Hi @HHest, st.experimental_connection uses cache_resource under the hood to cache the database connection. st.experimental_connection accepts a ttl argument, so you can specify how long it uses the cache for queries that you do on the data. If you pass ttl=0, the results will not be cached at all. So, if you don’t ever want to cache any queries, then
conn = st.experimental_connection("sql", ttl=0)
conn.query("...") # will always re-run the query, never cache the data
@blackary, thank you for answer, but that’s basically my doubts regarding new feature exactly. Looks like added complexity without clear value.
In my experience .env and environment variables look to be much more common. Suitable for any type of deployment too (container or direct). Supported by many many tools. Streamlit secrets doesn’t look like a bonus imo.
2 aspects there. Automatic caching is a way to difficult to catch errors with data that changes. Not obvious ones. Looks like a minus to me more then a plus. 2nd - isn’t that exactly what @cache_resource does in a more obvious way for the connection (not data)? If underlying library supports cross-thread operation on the connection that is. Hiding actual connection is a huge question too imo.

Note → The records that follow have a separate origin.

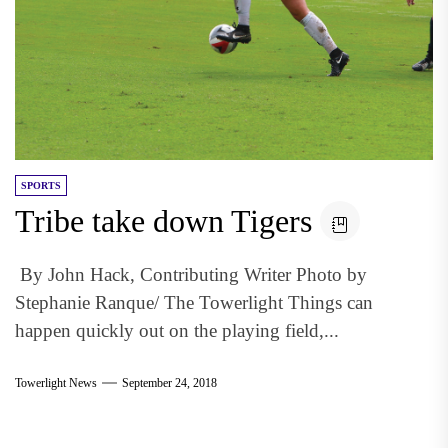
SPORTS
Tribe take down Tigers
By John Hack, Contributing Writer Photo by
Stephanie Ranque/ The Towerlight Things can
happen quickly out on the playing field,...
Towerlight News
September 24, 2018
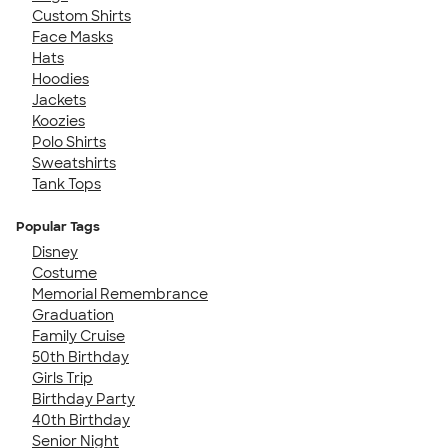
Custom Shirts
Face Masks
Hats
Hoodies
Jackets
Koozies
Polo Shirts
Sweatshirts
Tank Tops
Popular Tags
Disney
Costume
Memorial Remembrance
Graduation
Family Cruise
50th Birthday
Girls Trip
Birthday Party
40th Birthday
Senior Night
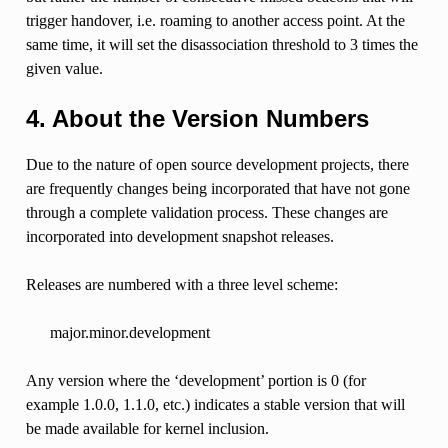
trigger handover, i.e. roaming to another access point. At the
same time, it will set the disassociation threshold to 3 times the
given value.
4. About the Version Numbers
Due to the nature of open source development projects, there
are frequently changes being incorporated that have not gone
through a complete validation process. These changes are
incorporated into development snapshot releases.
Releases are numbered with a three level scheme:
major.minor.development
Any version where the ‘development’ portion is 0 (for
example 1.0.0, 1.1.0, etc.) indicates a stable version that will
be made available for kernel inclusion.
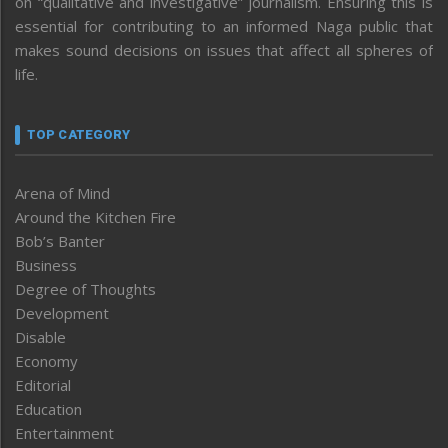
on “qualitative and investigative” journalism. Ensuring this is
essential for contributing to an informed Naga public that
makes sound decisions on issues that affect all spheres of
life.
TOP CATEGORY
Arena of Mind
Around the Kitchen Fire
Bob’s Banter
Business
Degree of Thoughts
Development
Disable
Economy
Editorial
Education
Entertainment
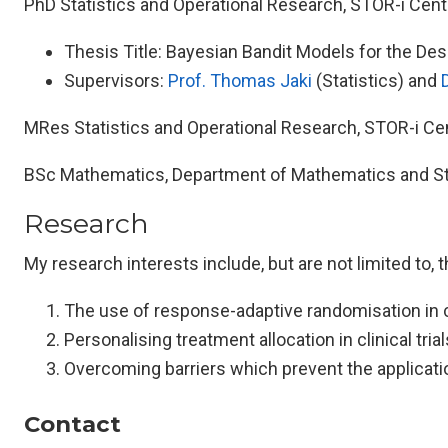
PhD Statistics and Operational Research, STOR-i Centr
Thesis Title: Bayesian Bandit Models for the Desig
Supervisors:
Prof. Thomas Jaki
(Statistics) and
MRes Statistics and Operational Research, STOR-i Cent
BSc Mathematics, Department of Mathematics and Stat
Research
My research interests include, but are not limited to, 
The use of response-adaptive randomisation in cli
Personalising treatment allocation in clinical trial
Overcoming barriers which prevent the application
Contact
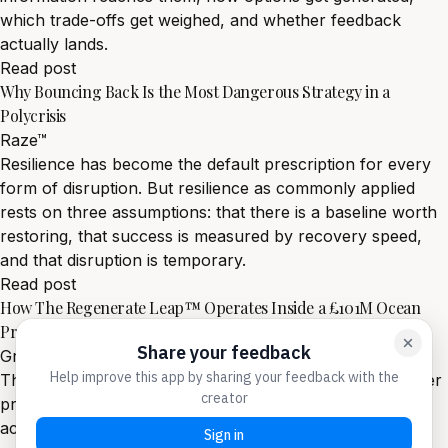
which trade-offs get weighed, and whether feedback
actually lands.
Read post
Why Bouncing Back Is the Most Dangerous Strategy in a
Polycrisis
Raze™
Resilience has become the default prescription for every
form of disruption. But resilience as commonly applied
rests on three assumptions: that there is a baseline worth
restoring, that success is measured by recovery speed,
and that disruption is temporary.
Read post
How The Regenerate Leap™ Operates Inside a £101M Ocean
Programme
Grow™
The Regenerate Leap™ is not a theory of leadership under
pressure. It is an operating system, currently deployed
across a £101 million ocean programme spanning four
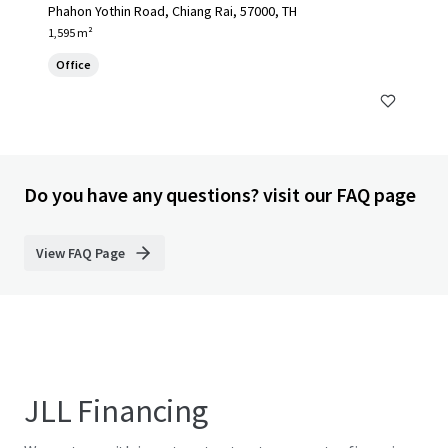
Phahon Yothin Road, Chiang Rai, 57000, TH
1,595 m²
Office
Do you have any questions? visit our FAQ page
View FAQ Page
JLL Financing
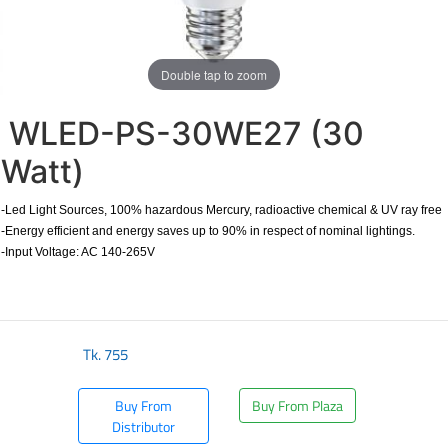
Double tap to zoom
WLED-PS-30WE27 (30
Watt)
-Led Light Sources, 100% hazardous Mercury, radioactive chemical & UV ray free
-Energy efficient and energy saves up to 90% in respect of nominal lightings.
-Input Voltage: AC 140-265V
Tk.
755
Buy From
Buy From Plaza
Distributor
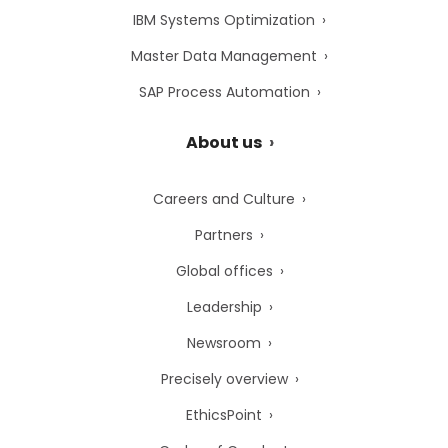
IBM Systems Optimization
Master Data Management
SAP Process Automation
About us
Careers and Culture
Partners
Global offices
Leadership
Newsroom
Precisely overview
EthicsPoint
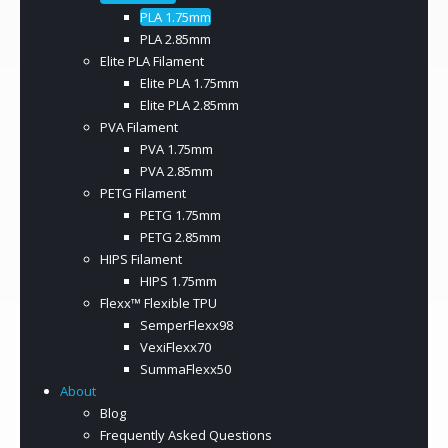
PLA 1.75mm
PLA 2.85mm
Elite PLA Filament
Elite PLA 1.75mm
Elite PLA 2.85mm
PVA Filament
PVA 1.75mm
PVA 2.85mm
PETG Filament
PETG 1.75mm
PETG 2.85mm
HIPS Filament
HIPS 1.75mm
Flexx™ Flexible TPU
SemperFlexx98
VexiFlexx70
SummaFlexx50
About
Blog
Frequently Asked Questions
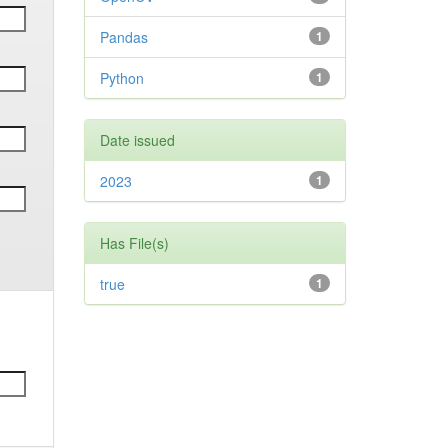
Pandas
1
Python
1
Date issued
2023
1
Has File(s)
true
1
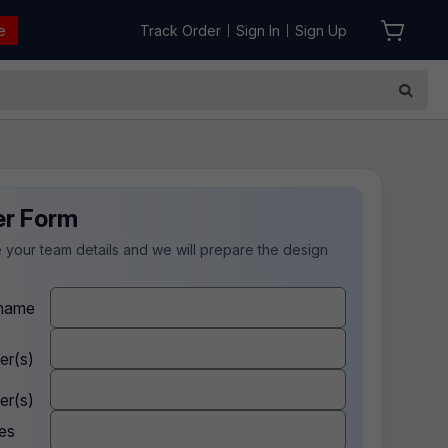
e
Track Order
Sign In
Sign Up
|
|
er Form
 your team details and we will prepare the design
.
name
er(s)
er(s)
es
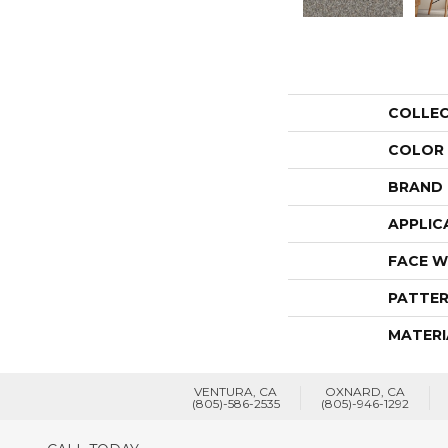
COLLE
COLOR
BRAND
APPLIC
FACE W
PATTER
MATERI
VENTURA, CA
OXNARD, CA
(805)-586-2535
(805)-946-1292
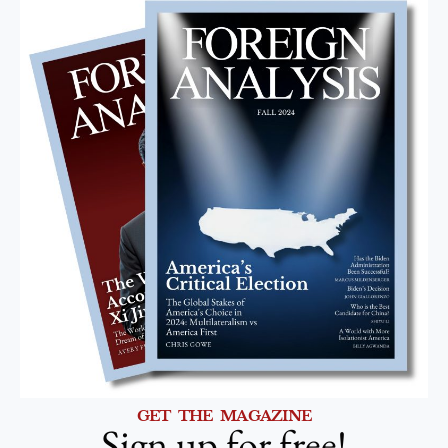
GET THE MAGAZINE
Sign up for free!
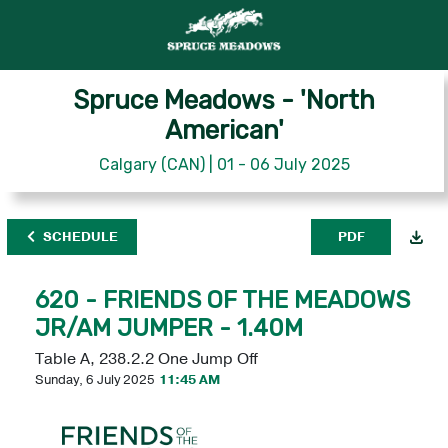
Spruce Meadows - 'North
American'
Calgary (CAN) | 01 - 06 July 2025
SCHEDULE
PDF
620 - FRIENDS OF THE MEADOWS
JR/AM JUMPER - 1.40M
Table A, 238.2.2 One Jump Off
Sunday, 6 July 2025
11:45 AM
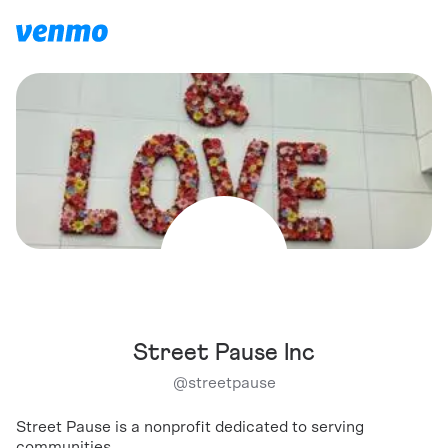
Street Pause Inc
@
streetpause
Street Pause is a nonprofit dedicated to serving
communities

Isn’t that why ORM is there (SQLalchemy)? Plus, if you use a connection and a query - you still have to write specific queries (which could differ for different platforms, depending on supported types and features set). ORM also hides the connection, but it gives an object model as a result. Object model which could be applied to different sources.
What I’m looking out for is an example, where say SQLalchemy is a bad choice and st.experimental_connection would be preferable really.
P.S.: imo, caching data by default is a very bad choice.
We just added a blog detailing it as well and will have more documentation soon about use cases:
Just like Secrets, st.experimental_connection is a totally optional feature. If you have existing credential management solution and all your driver imports and caching that works for your use case, you should totally just use that.
Connections can also support environment variable usage, for example if you want to use the FilesConnection to access S3, all you need to do is specify your AWS credentials using ENV the normal way and it will work.
The intent is to simplify and promote the access to ORM and existing tools like you mentioned. SQL Connection is using SQLAlchemy underneath. FilesConnection is using fsspec underneath. For many developers who are not already familiar with and heavily using these tools, it can be a great entry point to using them and allow more rapid prototyping and iterative development, and more compact, clearer and portable code.
If you prefer to have more control and have a workflow that works well for you, you should continue using your existing approach and no need to worry with st.connection
I still see the arrow widget; it’s just dependent on whether or not there is other content in the sidebar. If there is no content in the sidebar, then navigation doesn’t collapse under the arrow widget. Can you add st.sidebar.write('') and see if the menu shows up collapsed with the arrow then?